Thiess de Kaltenbrun, o “Lobisomem de Deus”

(Representação visual gerada pela IA Midjourney)

A força da crendice popular era uma influência importante para a formação de um ambiente de temor ao sobrenatural e ao desconhecido nos idos do século XVII, motivando a adoção de providências para lidar com o mal que rondava através de misteriosas manifestações. A caça às bruxas foi um dos fenômenos verificados na época, envolvendo preceitos religiosos e exercício de controle social para reagir contra praticantes das artes ocultas e tidas como malignas, além de outras situações sobrenaturais igualmente condenadas e temidas por suas conexões demoníacas. 

Neste contexto, na Livônia sueca, atual Letônia, ocorreu um estranho caso envolvendo o camponês Thiess de Kaltenbrun. Na época, a região que foi dominada por uma elite germânica passava pelas agitações das disputas territóriais e reivindicações de domínio que se resultavam em conflitos como as Guerras Polaco-Suecas (1600-1629) e Guerra do Norte (1655-1660). Por ocasião do controle sueco sobre a Livônia, havia por lá uma variada influência de culturas, que incluíam os católicos e até remanescentes de adeptos dos tradicionais cultos pagãos,enquanto os suecos estavam promovendo uma franca ampliação do luteranismo para reduzir a influência católica e eliminar os resquícios de antigas crenças locais. Era um cenário propício para as perseguições religiosas.

Thiess de Kaltenbrun eram um idosos que já contava com mais 80 anos de idade e vivia na cidade de Jürgensburg, onde era conhecido na comunidade por ser curandeiro e praticante de artes e ritos da crença popular típica na região desde longínquas gerações e que que foi relativamente tolerada mesmo depois da cristianização. Seu envolvimento na complicada situação da repressão religiosa ocorreu casualmente em 1691, quando foi convocado pelas autoridades para depor numa investigação sobre um furto na igreja, já que conhecia o suspeito pelo delito. 

Enquanto testemunhava sobre a situação para a qual foi intimado, Thiess resolveu falar demais e fez confissões surpreendentes. Ele alegou que era um lobisomem diferente das temidas bestas do tipo que estraçalhavam vítimas nas florestas. Segundo seu testemunho, ao se transformar no lobisomem ele tinha a capacidade de ir até o Inferno, onde lutava contra o próprio Diabo. O idoso disse que, assim como ele, existiam outros “Cães de Deus” que assumiam a forma animalesca e lutavam contra o mal terreno e sobrenatural. Para assumir a forma de lobisomem, ele respirava em um jarro mágico e partia para realizar suas ações benéficas, que incluíam perseguir ladrões de gado que atormentavam as redondezas. Sua confissão incomum incluiu até embates contra bruxas num plano infernal.

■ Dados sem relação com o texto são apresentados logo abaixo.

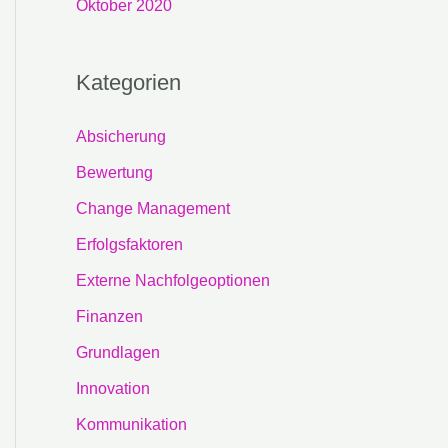
Oktober 2020
Kategorien
Absicherung
Bewertung
Change Management
Erfolgsfaktoren
Externe Nachfolgeoptionen
Finanzen
Grundlagen
Innovation
Kommunikation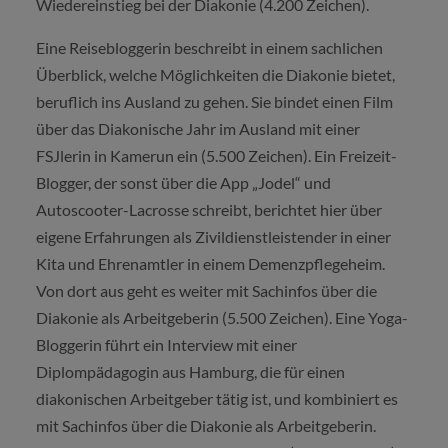
Wiedereinstieg bei der Diakonie (4.200 Zeichen).
Eine Reisebloggerin beschreibt in einem sachlichen
Überblick, welche Möglichkeiten die Diakonie bietet,
beruflich ins Ausland zu gehen. Sie bindet einen Film
über das Diakonische Jahr im Ausland mit einer
FSJlerin in Kamerun ein (5.500 Zeichen). Ein Freizeit-
Blogger, der sonst über die App „Jodel“ und
Autoscooter-Lacrosse schreibt, berichtet hier über
eigene Erfahrungen als Zivildienstleistender in einer
Kita und Ehrenamtler in einem Demenzpflegeheim.
Von dort aus geht es weiter mit Sachinfos über die
Diakonie als Arbeitgeberin (5.500 Zeichen). Eine Yoga-
Bloggerin führt ein Interview mit einer
Diplompädagogin aus Hamburg, die für einen
diakonischen Arbeitgeber tätig ist, und kombiniert es
mit Sachinfos über die Diakonie als Arbeitgeberin.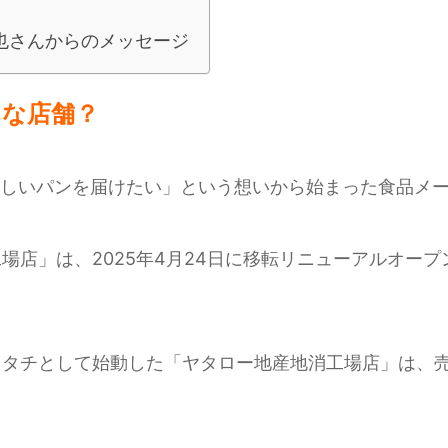
也さんからのメッセージ
んな店舗？
おいしいパンを届けたい」という想いから始まった食品メ
場店」は、2025年4月24日に移転リニューアルオー
カタチとして始動した「ヤタロー地産地消工場店」は、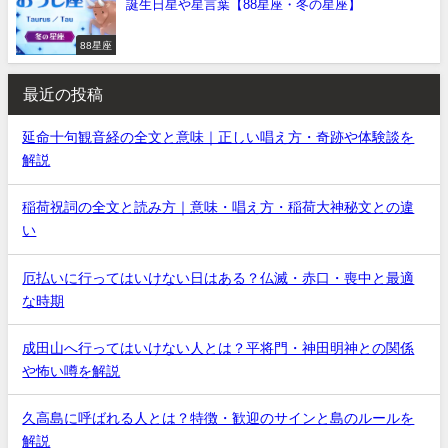
誕生日星や星言葉【88星座・冬の星座】
88星座
最近の投稿
延命十句観音経の全文と意味｜正しい唱え方・奇跡や体験談を
解説
稲荷祝詞の全文と読み方｜意味・唱え方・稲荷大神秘文との違
い
厄払いに行ってはいけない日はある？仏滅・赤口・喪中と最適
な時期
成田山へ行ってはいけない人とは？平将門・神田明神との関係
や怖い噂を解説
久高島に呼ばれる人とは？特徴・歓迎のサインと島のルールを
解説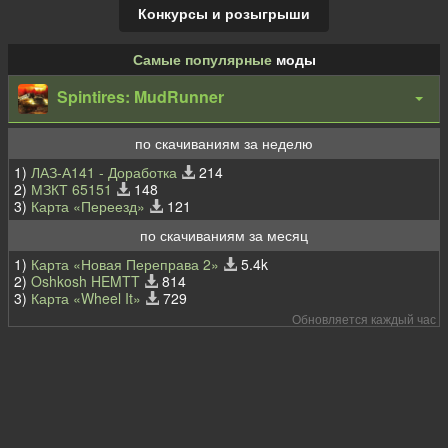
Конкурсы и розыгрыши
Самые популярные
моды
Spintires: MudRunner
по скачиваниям за неделю
1)
ЛАЗ-А141 - Доработка
214
2)
МЗКТ 65151
148
3)
Карта «Переезд»
121
по скачиваниям за месяц
1)
Карта «Новая Переправа 2»
5.4k
2)
Oshkosh HEMTT
814
3)
Карта «Wheel It»
729
Обновляется каждый час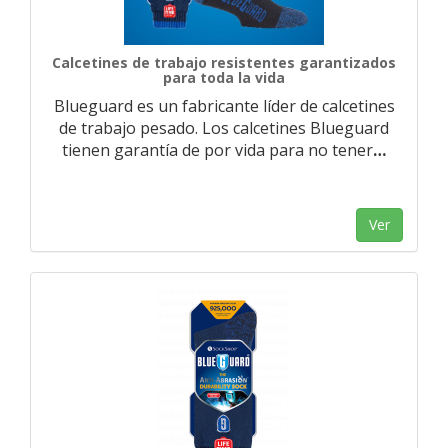
Calcetines de trabajo resistentes garantizados
para toda la vida
Blueguard es un fabricante líder de calcetines
de trabajo pesado. Los calcetines Blueguard
tienen garantía de por vida para no tener
…
Ver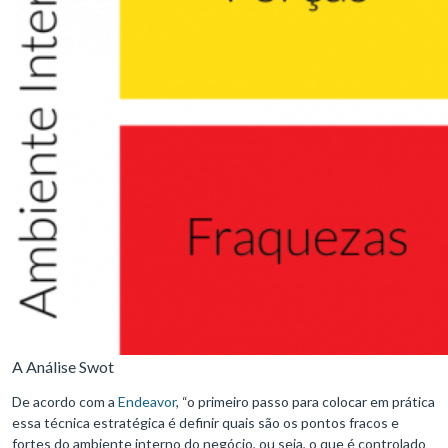
A Análise Swot
De acordo com a
Endeavor
, “o primeiro passo para colocar em prática
essa técnica estratégica é definir quais são os pontos fracos e
fortes do ambiente interno do negócio, ou seja, o que é controlado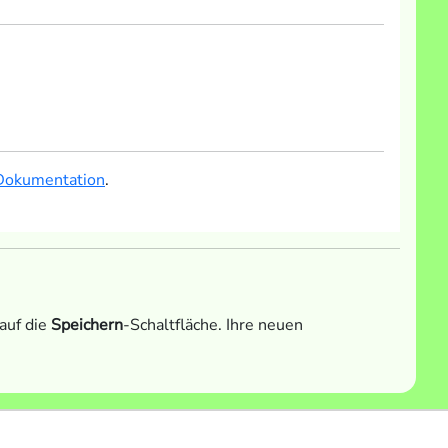
 Dokumentation
.
auf die
Speichern
-Schaltfläche. Ihre neuen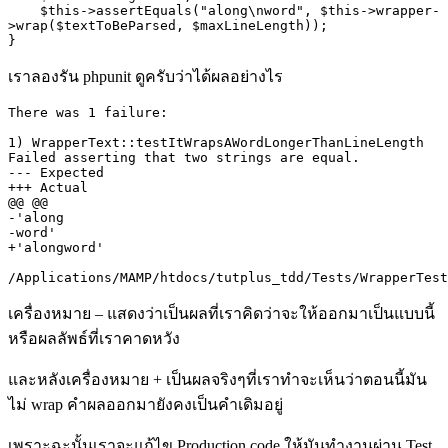
    $this->assertEquals("along\nword", $this->wrapper-
>wrap($textToBeParsed, $maxLineLength));

}
เราลองรัน
phpunit
ดูครับว่าได้ผลอย่างไร
There was 1 failure:

1) WrapperText::testItWrapsAWordLongerThanLineLength

Failed asserting that two strings are equal.

--- Expected

+++ Actual

@@ @@

-'along

-word'

+'alongword'

/Applications/MAMP/htdocs/tutplus_tdd/Tests/WrapperTest
เครื่องหมาย
–
แสดงว่าเป็นผลที่เราคิดว่าจะให้ออกมาเป็นแบบนี้
หรือผลลัพธ์ที่เราคาดหวัง
และหลังเครื่องหมาย
+
เป็นผลจริงๆที่เราทำจะเห็นว่าตอนนี้มัน
ไม่
wrap
คำผลออกมายังคงเป็นคำเดิมอยู่
เพราะฉะนั้นเราจะแก้ไข
Production code
ให้มันทำงานผ่าน
Test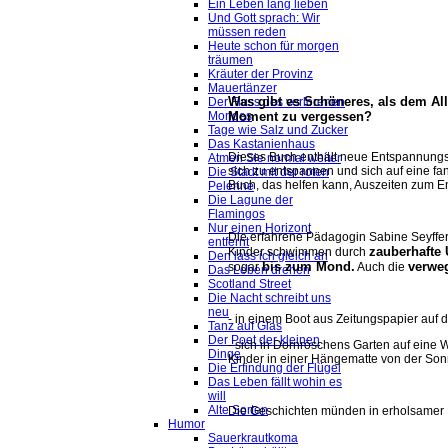
Ein Leben lang lieben
Und Gott sprach: Wir
müssen reden
Heute schon für morgen
träumen
Kräuter der Provinz
Mauertänzer
Was gibt es Schöneres, als dem All
Der Fluss des verlorenen
Moment zu vergessen?
Mondes
Tage wie Salz und Zucker
Das Kastanienhaus
Dieses Buch enthält neue Entspannungsg
Atmen Sie normal weiter
sich zu entspannen und sich auf eine fan
Die Stadt mit der roten
Buch, das helfen kann, Auszeiten zum E
Pelerine
Die Lagune der
Flamingos
Nur einen Horizont
Die erfahrene Pädagogin Sabine Seyffert 
entfernt
zauberhafte 
Kinder schwimmen durch
Den lass ich gleich an
bis zum Mond.
verwe
sogar
Auch die
Das Leben drehen
Scotland Street
Die Nacht schreibt uns
neu
- in einem Boot aus Zeitungspapier auf
Tanz auf Glas
Der Poet der kleinen
- sich in Dornröschens Garten auf eine
Dinge
Kinder in einer Hängematte von der Sonn
Die Erfindung der Flügel
Das Leben fällt wohin es
will
Alte Sorten
Die Geschichten münden in erholsamer E
Humor
Sauerkrautkoma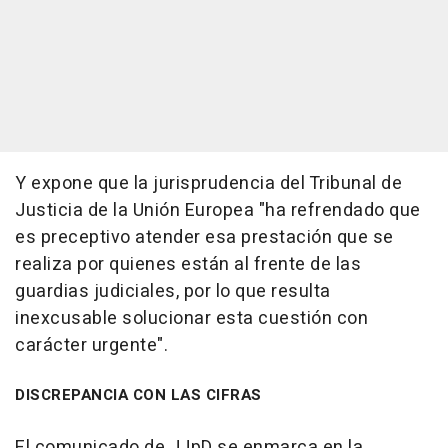
Y expone que la jurisprudencia del Tribunal de
Justicia de la Unión Europea "ha refrendado que
es preceptivo atender esa prestación que se
realiza por quienes están al frente de las
guardias judiciales, por lo que resulta
inexcusable solucionar esta cuestión con
carácter urgente".
DISCREPANCIA CON LAS CIFRAS
El comunicado de JJpD se enmarca en la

O tribunal composto por luteranos cobrou do ancião o alinhamento aos preceitos da igreja reformada, mas Thiess justificou que não tinha idade para compreender a nova igreja e suas regras, então permaneceu fiel à crença que seguiu por toda sua vida. No final do julgamento, o homem foi condenado por praticar heresias e não frequentar a igreja e desviar pessoas da fé luterana, mas sua vida foi poupada. Apesar de prestar um depoimento cheio de inconsistências, ele foi condenado a receber dez golpes de açoite e ao banimento permanente da comunidade de Jürgensburg, não havendo registros sobre o que ocorreu depois disso.

O caso de Thiess, o Lobisomem de Jürgensburg, envolve aspectos como a força persistente da crença popular enraizada nas vidas de seus adeptos em confronto com a imposição de pressões religiosas e sociais. O documento que transcreve os fatos é produto dos julgadores, trazendo a perspectiva de quem estava em posição dominante, impondo seu controle e marginalizando o que havia de divergente. O velho curandeiro também poderia ser alguém que padecia de distúrbios mentais delirantes ou recorreu a uma estratégia esperta e inusitada diante das autoridades para se defender de uma situação bem real como um inquérito criminal, desviando o foco da situação que o levou a depor e outras complicações que poderia evitar.